Per te l’Italia non significa solo il successo con gli Spandau Ballet. Hai collaborato con diversi artisti italiani, hai partecipato al Festival di Sanremo e a trasmissioni televisive, i tuoi tour non mancano mai di toccare il nostro Paese. Cos’ha di speciale l’Italia per te?
Il pubblico italiano ama la melodia, non è un caso che con gli Spandau sfondammo da voi con “I’ll Fly For You” e non con “To Cut A Long Story Short”. Anche gli artisti italiani hanno melodie fantastiche nelle loro canzoni. E poi durante i concerti il pubblico è molto generoso e caloroso.
Cosa si deve aspettare chi verrà a vedere questo concerto?
E’ la celebrazione di questi 40 anni quindi ci sarà un po’ di tutto.
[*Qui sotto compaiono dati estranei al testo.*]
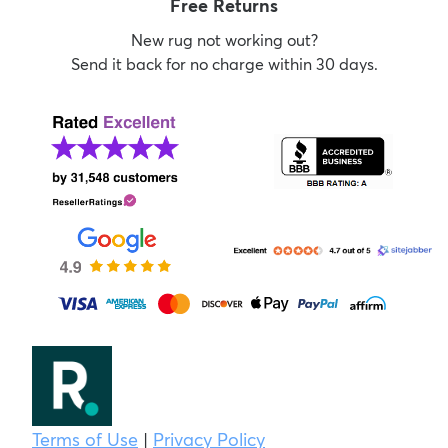
Free Returns
New rug not working out?
Send it back for no charge within 30 days.
Terms of Use
|
Privacy Policy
Ovviamente i più grandi successi degli Spandau Ballet, ma anche alcune cover di classici di Bowie o Simon & Garfunkel e anche qualche canzone dal nuovo album. La cosa bella è che nei recenti show i nuovi brani hanno ricevuto un’accoglienza molto positiva.
Che programmi hai per i secondi 40 anni della tua carriera?
Oh cielo. Un passo alla volta! Intanto entrerò in studio per registrare una nuova canzone e ultimare l’album. Siamo a buon punto e dovremmo chiuderlo per i primi mesi del nuovo anno. Dopodiché ripartiremo in tour. Come sempre.